A lui aussi, « son histoire ».

«Mon père n’est qu’un simple gardien de nuit dans une entreprise privée. Avec son salaire, il lui est impossible de subvenir aux besoins d’une famille de huit personnes dont cinq de nous, sont scolarisés. Et c’est notre manière, à moi et ma mère de lui prêter main forte d’autant les dépenses ne cessent de s’accroitre », a-t-il confié.
«Nous aurions aimé passer nos vacances comme les autres enfants, mais Allah Ghaleb, nous sommes pauvres et nous devons travailler», a-t-il ajouté comme pour résumer sa situation et celle de beaucoup de ses semblables.

Une enfance ratée

La misère a fait de ces milliers d’enfants travailleurs des adultes avant terme. Dans leur comportement, rien n’indique qu’ils vivent les premières années de leur vie. Ils courent, eux aussi, derrière la baguette de pain, pour reprendre une expression très répandue dans notre société.
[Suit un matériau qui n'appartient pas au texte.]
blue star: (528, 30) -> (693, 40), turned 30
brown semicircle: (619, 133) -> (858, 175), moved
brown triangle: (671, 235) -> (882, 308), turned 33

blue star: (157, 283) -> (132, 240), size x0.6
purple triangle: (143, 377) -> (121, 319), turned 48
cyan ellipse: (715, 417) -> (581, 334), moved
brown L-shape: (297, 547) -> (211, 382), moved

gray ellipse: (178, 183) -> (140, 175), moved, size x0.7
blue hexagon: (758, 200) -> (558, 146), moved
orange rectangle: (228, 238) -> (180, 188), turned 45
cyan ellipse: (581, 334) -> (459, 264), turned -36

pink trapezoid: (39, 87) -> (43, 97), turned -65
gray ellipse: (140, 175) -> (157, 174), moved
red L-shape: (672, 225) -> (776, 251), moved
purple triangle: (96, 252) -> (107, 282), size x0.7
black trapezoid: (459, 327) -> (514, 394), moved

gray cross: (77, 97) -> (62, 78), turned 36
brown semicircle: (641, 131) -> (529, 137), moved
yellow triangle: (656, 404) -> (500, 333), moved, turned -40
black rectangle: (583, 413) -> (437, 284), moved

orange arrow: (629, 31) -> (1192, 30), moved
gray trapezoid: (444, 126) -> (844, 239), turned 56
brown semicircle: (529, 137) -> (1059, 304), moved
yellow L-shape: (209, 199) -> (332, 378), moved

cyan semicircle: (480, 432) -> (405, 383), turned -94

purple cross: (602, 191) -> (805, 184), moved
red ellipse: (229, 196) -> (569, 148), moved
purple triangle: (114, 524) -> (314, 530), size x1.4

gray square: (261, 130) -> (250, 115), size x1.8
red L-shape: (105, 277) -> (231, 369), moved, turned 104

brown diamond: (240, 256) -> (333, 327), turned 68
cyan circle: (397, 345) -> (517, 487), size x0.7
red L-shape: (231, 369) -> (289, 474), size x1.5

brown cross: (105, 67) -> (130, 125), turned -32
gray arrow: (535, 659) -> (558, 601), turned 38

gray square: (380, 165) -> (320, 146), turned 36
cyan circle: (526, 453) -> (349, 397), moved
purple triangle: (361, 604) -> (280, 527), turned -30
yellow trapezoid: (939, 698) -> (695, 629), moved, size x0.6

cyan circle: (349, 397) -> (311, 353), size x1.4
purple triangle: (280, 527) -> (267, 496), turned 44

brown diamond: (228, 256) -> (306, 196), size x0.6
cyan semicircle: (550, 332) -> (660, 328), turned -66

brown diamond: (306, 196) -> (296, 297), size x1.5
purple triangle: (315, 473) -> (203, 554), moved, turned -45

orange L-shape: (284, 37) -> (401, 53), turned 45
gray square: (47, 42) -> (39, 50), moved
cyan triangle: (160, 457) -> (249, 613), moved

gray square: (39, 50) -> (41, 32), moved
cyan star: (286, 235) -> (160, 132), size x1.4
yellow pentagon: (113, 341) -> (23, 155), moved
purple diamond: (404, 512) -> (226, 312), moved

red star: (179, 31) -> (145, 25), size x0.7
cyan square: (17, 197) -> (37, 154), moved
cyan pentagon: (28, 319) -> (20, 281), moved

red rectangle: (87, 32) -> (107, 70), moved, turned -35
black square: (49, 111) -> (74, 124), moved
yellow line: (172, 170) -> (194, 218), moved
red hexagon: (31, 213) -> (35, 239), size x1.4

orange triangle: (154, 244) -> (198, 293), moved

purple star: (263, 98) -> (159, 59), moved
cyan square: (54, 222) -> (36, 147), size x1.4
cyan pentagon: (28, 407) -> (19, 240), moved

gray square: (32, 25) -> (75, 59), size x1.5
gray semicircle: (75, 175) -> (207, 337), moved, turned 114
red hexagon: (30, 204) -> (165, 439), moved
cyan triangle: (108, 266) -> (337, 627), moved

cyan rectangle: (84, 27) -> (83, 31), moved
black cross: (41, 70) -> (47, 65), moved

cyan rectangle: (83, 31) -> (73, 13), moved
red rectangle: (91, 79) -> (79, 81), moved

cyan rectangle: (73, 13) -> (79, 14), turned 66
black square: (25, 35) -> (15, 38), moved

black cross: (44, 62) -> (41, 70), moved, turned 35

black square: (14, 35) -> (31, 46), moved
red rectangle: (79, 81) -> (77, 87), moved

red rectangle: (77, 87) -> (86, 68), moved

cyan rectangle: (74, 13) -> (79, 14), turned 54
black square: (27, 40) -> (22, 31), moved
Peau durcie, visages ridés et regard poignant, ces petits enfants ont raté de vivre la plus tendre de leur existence et sont passés à l’âge adulte. Ils le regrettent, certes, mais avouent que leur destin est ainsi fait. «J’ai quitté l’école à la cinquième année primaire, car je ne pouvais poursuivre ma scolarité, faute de moyens. Ça fait déjà quatre ans que je vends du tabac. J’assume la responsabilité de ma mère malade et de deux petites sœurs», a témoigné Karim, 15 ans, tenant une table de vente de tabac à Boumerdès.

Ce garçon qui vit avec sa mère dans un taudis à Corso se déplace quotidiennement au chef-lieu de la wilaya, où il passe toute sa journée à son petit boulot. «Je ne connais pas de repos dans ma vie, je travaille comme un esclave. Je n’ai même pas le temps de me rendre à la plage, pourtant distante d’à peine quelques mètres. Je suis privé de mon enfance», s’est-il désolé Il s’est dit, toutefois, fier de «pouvoir aider sa mère à se mettre à l’abri de la mendicité».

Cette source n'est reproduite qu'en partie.